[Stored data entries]
+++

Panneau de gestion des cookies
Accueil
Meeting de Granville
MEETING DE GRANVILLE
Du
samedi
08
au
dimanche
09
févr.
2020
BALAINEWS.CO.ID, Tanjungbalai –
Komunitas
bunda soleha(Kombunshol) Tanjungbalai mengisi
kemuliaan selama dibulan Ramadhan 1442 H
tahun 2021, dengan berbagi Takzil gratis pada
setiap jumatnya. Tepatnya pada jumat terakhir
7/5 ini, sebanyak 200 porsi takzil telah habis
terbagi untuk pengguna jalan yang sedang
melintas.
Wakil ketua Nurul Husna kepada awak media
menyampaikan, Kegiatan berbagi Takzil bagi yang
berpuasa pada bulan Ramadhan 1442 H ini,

+++

▶ **Task brief**:
Please quote exactly the lines from the one containing "kemuliaan selama dibulan Ramadhan 1442 H" through the last line of the records above, both included, and nothing else.

▶ **Answer for this exercise**:
kemuliaan selama dibulan Ramadhan 1442 H
tahun 2021, dengan berbagi Takzil gratis pada
setiap jumatnya. Tepatnya pada jumat terakhir
7/5 ini, sebanyak 200 porsi takzil telah habis
terbagi untuk pengguna jalan yang sedang
melintas.
Wakil ketua Nurul Husna kepada awak media
menyampaikan, Kegiatan berbagi Takzil bagi yang
berpuasa pada bulan Ramadhan 1442 H ini,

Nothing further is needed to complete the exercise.